There are two different words translated "good" or "right" in Romans 7: ἀγαθός and καλός. I'm trying to determine whether there is any distinction intended.
I realize that the "basic" sense (or at least the common gloss) of καλός is beautiful, but it's evidently being used in a moral sense here, and I'm having a hard time seeing what (if any) meaning it carries here different from ἀγαθός.
Did Paul intend to convey two different concepts by these two words?
Excerpting from vv. 12-21 (NA28 | ESV):
ὥστε ὁ μὲν νόμος ἅγιος καὶ ἡ ἐντολὴ ἁγία καὶ δικαία καὶ ἀγαθή.
So the law is holy, and the commandment is holy and righteous and good.
Τὸ οὖν ἀγαθὸν ἐμοὶ ἐγένετο θάνατος; μὴ γένοιτο·
Did that which is good, then, bring death to me? By no means!
ἀλλ᾿ ἡ ἁμαρτία...διὰ τοῦ ἀγαθοῦ μοι κατεργαζομένη θάνατον...
It was sin, producing death in me through what is good ...
εἰ δὲ ὃ οὐ θέλω τοῦτο ποιῶ, σύμφημι τῷ νόμῳ ὅτι καλός.
Now if I do what I do not want, I agree with the law, that it is good.

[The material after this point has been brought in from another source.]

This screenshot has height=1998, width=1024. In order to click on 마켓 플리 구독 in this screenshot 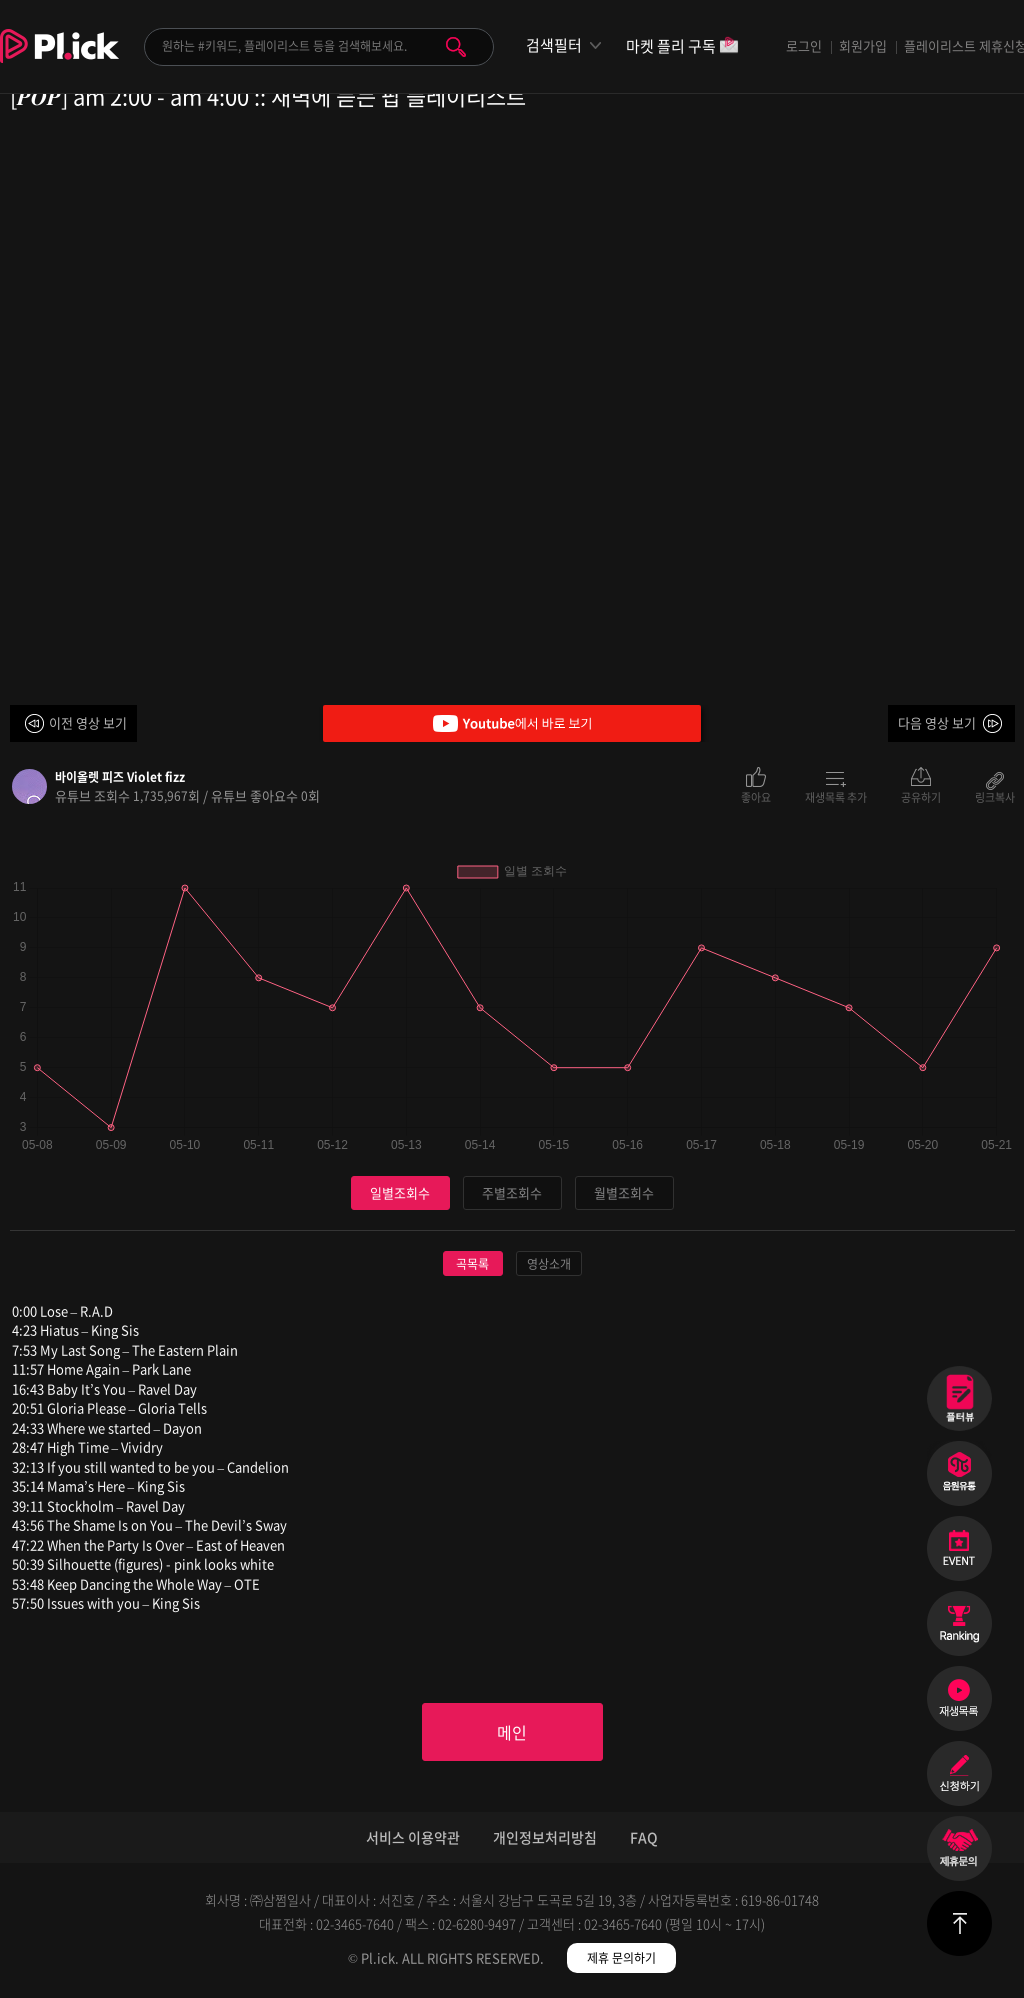 , I will do `click(682, 47)`.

νυνὶ δὲ οὐκέτι ἐγὼ κατεργάζομαι αὐτὸ ἀλλὰ ἡ οἰκοῦσα ἐν ἐμοὶ ἁμαρτία.
So now it is no longer I who do it, but sin that dwells within me.
Οἶδα γὰρ ὅτι οὐκ οἰκεῖ ἐν ἐμοί, τοῦτ᾿ ἔστιν ἐν τῇ σαρκί μου, ἀγαθόν·
For I know that nothing good dwells in me, that is, in my flesh.

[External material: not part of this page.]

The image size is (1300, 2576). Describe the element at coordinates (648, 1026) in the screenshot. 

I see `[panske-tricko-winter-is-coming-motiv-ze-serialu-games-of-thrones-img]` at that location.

τὸ γὰρ θέλειν παράκειταί μοι, τὸ δὲ κατεργάζεσθαι τὸ καλὸν οὔ·
For I have the desire to do what is right, but not the ability to carry it out.
οὐ γὰρ ὃ θέλω ποιῶ ἀγαθόν, ἀλλ᾿ ὃ οὐ θέλω⸃ κακὸν τοῦτο πράσσω.
I do not do the good I want, but the evil I do not want is what I keep on doing.
εὑρίσκω ἄρα τὸν νόμον, τῷ θέλοντι ἐμοὶ ποιεῖν τὸ καλόν, ὅτι ἐμοὶ τὸ κακὸν παράκειται·
So I find it to be a law that when I want to do right, evil lies close at hand.